Aim of the task: Show every line of the data where the word "with" can be found.

Supplied data:
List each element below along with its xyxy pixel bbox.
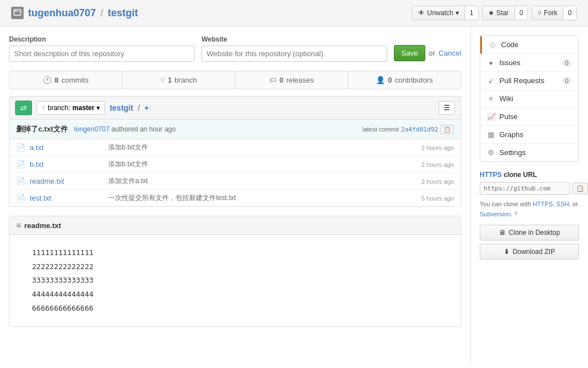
star-count: 0 xyxy=(514,6,528,20)
commit-hash-link[interactable]: 2a4fd81d92 xyxy=(401,126,438,133)
cancel-link[interactable]: Cancel xyxy=(439,49,461,57)
commits-stat[interactable]: 🕐 8 commits xyxy=(10,71,122,89)
description-label: Description xyxy=(9,35,195,43)
save-button[interactable]: Save xyxy=(394,45,425,61)
https-label: HTTPS xyxy=(480,171,502,179)
sidebar-item-label: Pull Requests xyxy=(499,76,544,85)
clone-title-suffix: clone URL xyxy=(504,171,537,179)
readme-line: 22222222222222 xyxy=(32,260,438,274)
sidebar-item-graphs[interactable]: ▦ Graphs xyxy=(480,126,578,144)
or-text: or xyxy=(429,49,435,57)
branch-label: branch: xyxy=(48,104,70,112)
sidebar-count: 0 xyxy=(562,59,572,67)
fork-icon: ⑂ xyxy=(538,9,541,17)
sidebar: ◇ Code ● Issues 0 ↙ Pull Requests 0 ≡ Wi… xyxy=(470,26,588,364)
releases-stat[interactable]: 🏷 0 releases xyxy=(236,71,348,89)
list-view-button[interactable]: ☰ xyxy=(439,101,455,115)
clone-description: You can clone with HTTPS, SSH, or Subver… xyxy=(480,199,579,219)
sidebar-item-pull-requests[interactable]: ↙ Pull Requests 0 xyxy=(480,72,578,90)
chevron-down-icon: ▾ xyxy=(97,104,100,112)
sidebar-item-settings[interactable]: ⚙ Settings xyxy=(480,144,578,161)
releases-label: releases xyxy=(286,76,314,84)
path-repo-link[interactable]: testgit xyxy=(109,103,133,112)
svg-rect-0 xyxy=(14,10,21,15)
clone-url-row: 📋 xyxy=(480,182,579,195)
repo-owner[interactable]: tugenhua0707 xyxy=(28,7,96,19)
file-name-link[interactable]: test.txt xyxy=(30,194,108,202)
clone-url-input[interactable] xyxy=(480,182,570,195)
unwatch-chevron: ▾ xyxy=(456,9,459,17)
sidebar-item-code[interactable]: ◇ Code xyxy=(480,36,578,54)
repo-name: testgit xyxy=(108,7,138,19)
file-name-link[interactable]: readme.txt xyxy=(30,177,108,185)
readme-line: 44444444444444 xyxy=(32,288,438,302)
branch-icon-small: ⑂ xyxy=(42,104,45,112)
fork-group: ⑂ Fork 0 xyxy=(531,6,577,20)
branches-stat[interactable]: ⑂ 1 branch xyxy=(122,71,235,89)
file-time: 2 hours ago xyxy=(398,178,454,185)
clone-desktop-button[interactable]: 🖥 Clone in Desktop xyxy=(480,225,579,240)
copy-url-button[interactable]: 📋 xyxy=(572,183,588,194)
commit-author-link[interactable]: longen0707 xyxy=(74,125,109,133)
sidebar-item-label: Wiki xyxy=(499,94,513,103)
settings-icon: ⚙ xyxy=(487,148,495,157)
description-field: Description xyxy=(9,35,195,62)
file-type-icon: 📄 xyxy=(16,194,25,202)
https-link[interactable]: HTTPS xyxy=(532,201,553,207)
sidebar-item-label: Pulse xyxy=(499,112,518,121)
readme-list-icon: ≡ xyxy=(16,221,21,230)
sync-button[interactable]: ⇄ xyxy=(15,101,32,115)
file-commit-msg: 一次性提交所有文件，包括新建文件test.txt xyxy=(108,193,398,203)
readme-header: ≡ readme.txt xyxy=(10,216,461,235)
fork-button[interactable]: ⑂ Fork xyxy=(532,6,563,20)
commits-icon: 🕐 xyxy=(43,76,52,84)
sidebar-item-label: Settings xyxy=(499,148,526,157)
file-rows-container: 📄 a.txt 添加b.txt文件 2 hours ago 📄 b.txt 添加… xyxy=(10,139,461,206)
path-plus-link[interactable]: + xyxy=(144,103,149,112)
form-actions: Save or Cancel xyxy=(394,45,461,62)
sidebar-item-wiki[interactable]: ≡ Wiki xyxy=(480,90,578,108)
file-time: 2 hours ago xyxy=(398,161,454,168)
download-zip-button[interactable]: ⬇ Download ZIP xyxy=(480,244,579,260)
pulse-icon: 📈 xyxy=(487,112,495,121)
releases-count: 0 xyxy=(279,76,283,84)
website-field: Website xyxy=(201,35,387,62)
repo-title: tugenhua0707 / testgit xyxy=(11,7,138,19)
path-separator: / xyxy=(137,103,140,112)
branch-bar: ⇄ ⑂ branch: master ▾ testgit / + ☰ xyxy=(9,96,461,119)
commit-author-info: longen0707 authored an hour ago xyxy=(74,125,176,133)
branch-selector[interactable]: ⑂ branch: master ▾ xyxy=(36,101,105,115)
file-name-link[interactable]: a.txt xyxy=(30,143,108,152)
branch-name: master xyxy=(72,104,94,112)
readme-content: 1111111111111122222222222222333333333333… xyxy=(10,235,461,326)
content-area: Description Website Save or Cancel 🕐 8 c… xyxy=(0,26,470,364)
file-name-link[interactable]: b.txt xyxy=(30,160,108,169)
contributors-stat[interactable]: 👤 0 contributors xyxy=(348,71,461,89)
sidebar-item-issues[interactable]: ● Issues 0 xyxy=(480,54,578,72)
star-group: ★ Star 0 xyxy=(482,6,529,20)
file-commit-msg: 添加b.txt文件 xyxy=(108,143,398,152)
code-icon: ◇ xyxy=(489,40,497,49)
header-actions: 👁 Unwatch ▾ 1 ★ Star 0 ⑂ Fork 0 xyxy=(412,6,577,20)
file-time: 2 hours ago xyxy=(398,144,454,151)
sidebar-item-label: Code xyxy=(501,40,518,49)
file-type-icon: 📄 xyxy=(16,160,25,169)
list-icon: ☰ xyxy=(444,104,450,112)
readme-line: 66666666666666 xyxy=(32,302,438,316)
readme-title: readme.txt xyxy=(24,221,61,230)
unwatch-button[interactable]: 👁 Unwatch ▾ xyxy=(412,6,465,20)
header: tugenhua0707 / testgit 👁 Unwatch ▾ 1 ★ S… xyxy=(0,0,588,26)
file-row: 📄 a.txt 添加b.txt文件 2 hours ago xyxy=(10,139,461,156)
file-commit-msg: 添加文件a.txt xyxy=(108,176,398,186)
copy-hash-button[interactable]: 📋 xyxy=(440,125,454,134)
website-input[interactable] xyxy=(201,46,387,62)
ssh-link[interactable]: SSH xyxy=(557,201,569,207)
person-icon: 👤 xyxy=(376,76,385,84)
branches-label: branch xyxy=(174,76,197,84)
description-input[interactable] xyxy=(9,46,195,62)
file-row: 📄 test.txt 一次性提交所有文件，包括新建文件test.txt 5 ho… xyxy=(10,190,461,206)
star-button[interactable]: ★ Star xyxy=(483,6,514,20)
subversion-link[interactable]: Subversion xyxy=(480,211,511,217)
sidebar-item-label: Graphs xyxy=(499,130,523,139)
sidebar-item-pulse[interactable]: 📈 Pulse xyxy=(480,108,578,126)
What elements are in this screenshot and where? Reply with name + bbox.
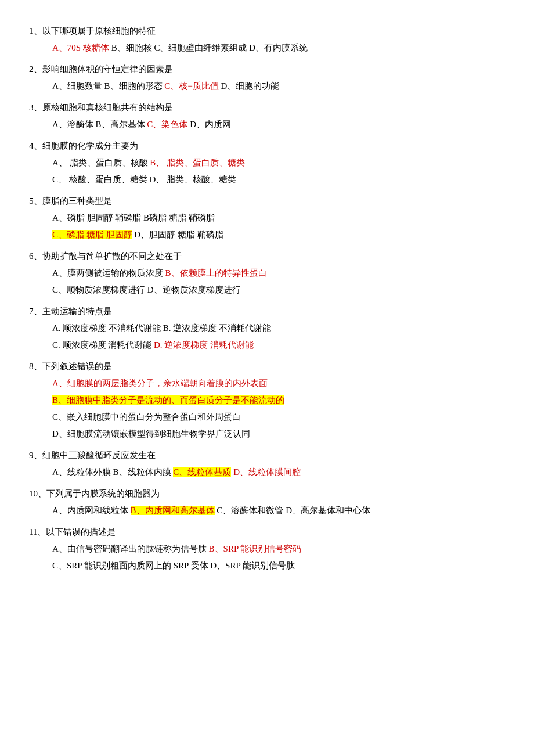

Solved problem:
List each element below along with its xyxy pixel bbox.
clone-description: You can clone with HTTPS, SSH, or Subver… xyxy=(480,199,579,219)
What elements are in this screenshot and where? Reply with name + bbox.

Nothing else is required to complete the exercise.